Looking for something unique to grow in your garden? Next spring try this amazing heirloom, plant Oaxacan Green Dent Corn. Oaxacan is an easy corn to grow and will grow wherever you can grow sweet corn. It is a very old unique heirloom that was grown by the Zapotec Indians of southern Mexico. They used it to make green flour tamales and cornbread. Green dent was grown along with squash, chocolate, chilies and beans. The corn will grow about 7 feet tall and matures out in 75 to 100 days.
You can harvest it in the fall, after the husks have dried and turned yellow. Remove husks from the ears of the harvested corn and store ears in a dry place for a few weeks. I stored mine in a spare bedroom where it was cool and dry. Removing the corn kernels is called shelling the corn. It is time to shell the corn when the kernels can be flaked easily off the cob. When the corn is easy to shell, it is then dry enough to be ground into corn flour.
You can grind green dent corn with an electric coffee bean grinder and use the ground cornmeal any way you would use regular store-bought cornmeal. Grinding the kernels into cornmeal is pretty easy to do with an electric coffee bean grinder. It only took me about 10 minutes to grind up about 2 cups. It is simple: Add the corn kernels to your grinder, like you would add coffee beans, and grind them until they turn in to cornmeal.
Interestingly, as I picked the green dent corn last fall, many thoughts came to my mind. For my family, growing the green dent corn was just a fun little garden project, but what was it like for the Zapotec Indians? Would a poor harvest of Oaxacan corn have been detrimental to their livelihood? Where did they store it, in their temples?
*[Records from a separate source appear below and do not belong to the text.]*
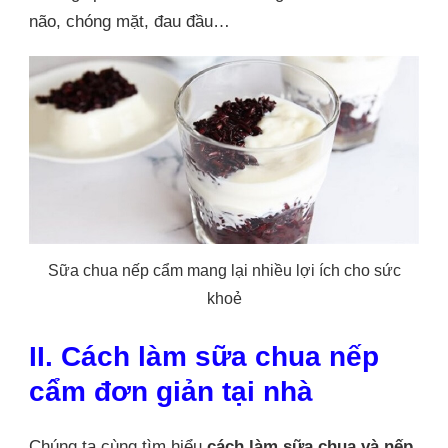
não, chóng mặt, đau đầu…
Sữa chua nếp cẩm mang lại nhiều lợi ích cho sức
khoẻ
II. Cách làm sữa chua nếp
cẩm đơn giản tại nhà
Chúng ta cùng tìm hiểu
cách làm sữa chua và nếp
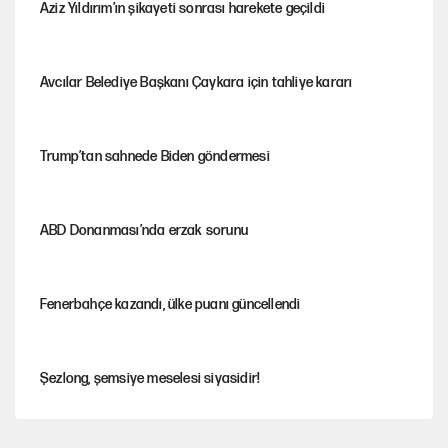
Aziz Yıldırım’ın şikayeti sonrası harekete geçildi
Avcılar Belediye Başkanı Çaykara için tahliye kararı
Trump’tan sahnede Biden göndermesi
ABD Donanması’nda erzak sorunu
Fenerbahçe kazandı, ülke puanı güncellendi
Şezlong, şemsiye meselesi siyasidir!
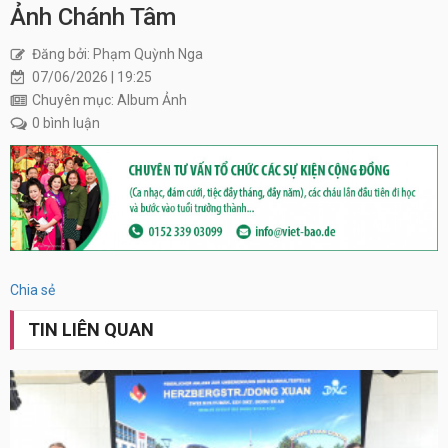
Ảnh Chánh Tâm
Đăng bởi: Phạm Quỳnh Nga
07/06/2026 | 19:25
Chuyên mục: Album Ảnh
0 bình luận
Xem
tất
cả
Chia sẻ
TIN LIÊN QUAN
Did they have harvest celebrations, what did growing the corn really mean to the Zapotec people? How could it have lasted for so many years? It almost felt like a privilege to pick the green dent. It all kind of gave me goose bumps thinking about the history behind the green dent corn.
We are so fortunate that Oaxacan green dent corn has survived hundreds of years and was not lost by the test of time. Unlike other heirloom varieties that have been lost through hybridization that developed our modern-day hybrids or simply lost because no one wanted to plant them anymore. We are surely thankful for our modern-day hybrids, but how unique it is that Oaxacan green dent has not been lost, and we can still grow it today, just as it was grown hundreds of years ago by the Zapotec Indians.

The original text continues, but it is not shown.